Magnetisatiecurven (hysteresislussen)Het fenomeen wanneer tijdens de magnetisatie van een ferromagneet de inductie daarin achterblijft bij de inductie van het aangelegde magnetische veld wordt genoemd magnetische hysterese (zien - Wat is hysterese).

Magnetisatiecurven (hysteresislussen) voor verschillende ferromagnetische materialen verschillen van elkaar.

Sommige materialen hebben brede hysteresislussen - dit zijn materialen met een hoge restmagnetisatie, ze worden magnetisch harde materialen genoemd. Hardmagnetische materialen worden gebruikt bij de vervaardiging van permanente magneten.

Integendeel, zachtmagnetische materialen hebben een smalle hysteresislus, lage restmagnetisatie en worden gemakkelijk gemagnetiseerd in zwakke velden. Dit zijn zachtmagnetische materialen die worden gebruikt als magnetische kernen van transformatoren, motorstators, enz.

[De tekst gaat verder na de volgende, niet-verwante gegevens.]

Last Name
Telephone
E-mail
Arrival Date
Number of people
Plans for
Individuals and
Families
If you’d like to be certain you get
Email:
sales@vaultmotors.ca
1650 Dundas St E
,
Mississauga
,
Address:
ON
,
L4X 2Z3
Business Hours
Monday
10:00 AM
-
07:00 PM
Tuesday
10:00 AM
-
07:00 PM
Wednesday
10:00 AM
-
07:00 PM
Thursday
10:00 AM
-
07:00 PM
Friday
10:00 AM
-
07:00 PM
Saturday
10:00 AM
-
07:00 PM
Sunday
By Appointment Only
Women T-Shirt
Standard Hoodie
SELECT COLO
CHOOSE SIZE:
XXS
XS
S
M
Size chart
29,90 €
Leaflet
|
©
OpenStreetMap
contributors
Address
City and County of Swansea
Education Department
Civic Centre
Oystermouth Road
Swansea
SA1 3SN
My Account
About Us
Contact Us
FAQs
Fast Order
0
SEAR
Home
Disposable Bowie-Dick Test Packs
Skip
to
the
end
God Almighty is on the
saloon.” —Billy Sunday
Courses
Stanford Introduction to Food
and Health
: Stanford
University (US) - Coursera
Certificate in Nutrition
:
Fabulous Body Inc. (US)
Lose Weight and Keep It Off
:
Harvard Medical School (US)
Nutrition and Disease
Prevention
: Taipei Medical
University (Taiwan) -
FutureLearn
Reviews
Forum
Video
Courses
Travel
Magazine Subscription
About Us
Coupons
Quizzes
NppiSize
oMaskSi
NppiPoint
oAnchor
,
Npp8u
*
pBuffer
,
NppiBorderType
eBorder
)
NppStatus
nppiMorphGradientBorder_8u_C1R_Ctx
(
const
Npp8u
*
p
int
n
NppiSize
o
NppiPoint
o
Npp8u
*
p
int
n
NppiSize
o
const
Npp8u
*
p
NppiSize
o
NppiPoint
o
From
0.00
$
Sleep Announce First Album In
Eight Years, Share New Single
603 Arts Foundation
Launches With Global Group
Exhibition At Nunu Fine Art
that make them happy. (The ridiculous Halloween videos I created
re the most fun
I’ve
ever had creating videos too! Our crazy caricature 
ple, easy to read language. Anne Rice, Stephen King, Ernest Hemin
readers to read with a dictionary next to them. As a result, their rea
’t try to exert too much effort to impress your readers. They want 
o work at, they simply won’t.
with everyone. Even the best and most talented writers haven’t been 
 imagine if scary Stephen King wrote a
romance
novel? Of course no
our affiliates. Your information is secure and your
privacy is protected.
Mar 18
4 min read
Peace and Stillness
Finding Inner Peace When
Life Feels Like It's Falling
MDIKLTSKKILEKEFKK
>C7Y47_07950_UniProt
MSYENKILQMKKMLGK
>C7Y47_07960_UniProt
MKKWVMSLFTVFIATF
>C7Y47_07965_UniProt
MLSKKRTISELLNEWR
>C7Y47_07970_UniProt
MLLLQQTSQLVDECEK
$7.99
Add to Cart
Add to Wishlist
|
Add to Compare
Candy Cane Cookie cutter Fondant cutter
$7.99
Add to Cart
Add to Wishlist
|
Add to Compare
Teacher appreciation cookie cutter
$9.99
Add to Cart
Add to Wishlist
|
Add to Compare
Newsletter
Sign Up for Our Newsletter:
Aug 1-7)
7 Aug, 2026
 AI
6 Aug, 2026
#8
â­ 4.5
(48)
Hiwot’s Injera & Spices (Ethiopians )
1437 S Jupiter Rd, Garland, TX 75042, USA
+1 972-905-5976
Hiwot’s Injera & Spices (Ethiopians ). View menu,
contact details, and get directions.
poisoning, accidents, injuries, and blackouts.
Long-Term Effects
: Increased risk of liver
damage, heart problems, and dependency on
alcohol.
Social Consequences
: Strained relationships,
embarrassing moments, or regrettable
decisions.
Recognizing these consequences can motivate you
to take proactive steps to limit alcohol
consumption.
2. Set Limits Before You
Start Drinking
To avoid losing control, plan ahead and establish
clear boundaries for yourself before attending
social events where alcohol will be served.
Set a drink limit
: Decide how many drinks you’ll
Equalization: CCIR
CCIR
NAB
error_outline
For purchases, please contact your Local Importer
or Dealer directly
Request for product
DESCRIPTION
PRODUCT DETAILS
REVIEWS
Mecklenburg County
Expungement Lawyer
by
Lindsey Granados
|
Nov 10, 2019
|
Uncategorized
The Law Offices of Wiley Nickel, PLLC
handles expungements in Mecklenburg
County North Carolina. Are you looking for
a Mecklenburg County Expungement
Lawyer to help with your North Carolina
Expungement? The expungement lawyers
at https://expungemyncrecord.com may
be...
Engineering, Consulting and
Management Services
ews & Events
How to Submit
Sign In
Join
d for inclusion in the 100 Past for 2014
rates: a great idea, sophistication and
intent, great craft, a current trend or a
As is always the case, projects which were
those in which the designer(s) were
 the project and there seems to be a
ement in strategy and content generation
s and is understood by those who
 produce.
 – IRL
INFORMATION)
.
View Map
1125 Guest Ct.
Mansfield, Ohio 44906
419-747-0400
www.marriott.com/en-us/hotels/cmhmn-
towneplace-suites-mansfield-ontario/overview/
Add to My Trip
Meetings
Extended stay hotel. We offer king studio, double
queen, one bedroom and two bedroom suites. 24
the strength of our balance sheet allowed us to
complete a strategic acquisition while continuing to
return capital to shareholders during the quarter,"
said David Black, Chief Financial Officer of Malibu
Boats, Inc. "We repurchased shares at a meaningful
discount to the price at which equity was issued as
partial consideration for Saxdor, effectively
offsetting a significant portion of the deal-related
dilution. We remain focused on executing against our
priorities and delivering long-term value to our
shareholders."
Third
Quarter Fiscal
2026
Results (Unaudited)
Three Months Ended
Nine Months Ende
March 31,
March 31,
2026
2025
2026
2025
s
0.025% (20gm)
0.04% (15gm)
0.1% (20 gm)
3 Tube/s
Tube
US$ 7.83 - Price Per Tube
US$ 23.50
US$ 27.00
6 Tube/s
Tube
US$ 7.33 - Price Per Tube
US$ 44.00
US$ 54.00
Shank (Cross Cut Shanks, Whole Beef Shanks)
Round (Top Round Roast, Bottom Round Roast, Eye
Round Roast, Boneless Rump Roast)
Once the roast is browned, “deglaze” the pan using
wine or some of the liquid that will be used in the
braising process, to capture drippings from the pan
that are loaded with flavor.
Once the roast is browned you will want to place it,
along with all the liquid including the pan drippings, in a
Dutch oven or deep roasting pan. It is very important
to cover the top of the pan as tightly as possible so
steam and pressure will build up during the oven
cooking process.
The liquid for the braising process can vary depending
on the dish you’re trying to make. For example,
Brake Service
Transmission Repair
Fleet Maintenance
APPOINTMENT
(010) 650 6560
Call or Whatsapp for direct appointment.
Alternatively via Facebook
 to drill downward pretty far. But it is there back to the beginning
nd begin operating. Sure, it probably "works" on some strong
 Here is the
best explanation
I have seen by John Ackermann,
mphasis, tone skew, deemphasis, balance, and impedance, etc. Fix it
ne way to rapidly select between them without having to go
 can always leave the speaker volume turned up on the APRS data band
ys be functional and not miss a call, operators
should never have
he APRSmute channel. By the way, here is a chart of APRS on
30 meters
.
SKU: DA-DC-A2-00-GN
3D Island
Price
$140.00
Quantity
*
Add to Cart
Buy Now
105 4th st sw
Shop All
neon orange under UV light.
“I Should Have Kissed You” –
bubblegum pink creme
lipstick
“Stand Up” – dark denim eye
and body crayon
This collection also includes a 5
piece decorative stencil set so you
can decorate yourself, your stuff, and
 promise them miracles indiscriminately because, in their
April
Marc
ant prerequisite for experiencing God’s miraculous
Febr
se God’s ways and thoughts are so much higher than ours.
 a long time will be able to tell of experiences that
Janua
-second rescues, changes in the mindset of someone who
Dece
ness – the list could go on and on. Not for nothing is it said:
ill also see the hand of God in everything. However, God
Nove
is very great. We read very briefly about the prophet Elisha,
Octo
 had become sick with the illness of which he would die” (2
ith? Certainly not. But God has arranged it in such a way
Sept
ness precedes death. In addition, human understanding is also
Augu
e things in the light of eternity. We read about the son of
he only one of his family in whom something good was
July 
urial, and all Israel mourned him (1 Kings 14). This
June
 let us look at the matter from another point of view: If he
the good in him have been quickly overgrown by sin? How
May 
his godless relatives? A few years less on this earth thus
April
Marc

Ferromagneten spelen tegenwoordig een zeer belangrijke rol in de technologie. Zachtmagnetische materialen (ferrieten, elektrisch staal) worden gebruikt in elektromotoren en generatoren, in transformatoren en smoorspoelen, maar ook in radiotechniek. Ferrieten zijn gemaakt van inductor kernen.

Hardmagnetische materialen (ferrieten van barium, kobalt, strontium, neodymium-ijzer-boor) worden gebruikt om permanente magneten te maken. Permanente magneten worden veel gebruikt in elektrische en akoestische instrumenten, in motoren en generatoren, in magnetische kompassen, enz.

We raden u aan om te lezen:

Waarom is elektrische stroom gevaarlijk?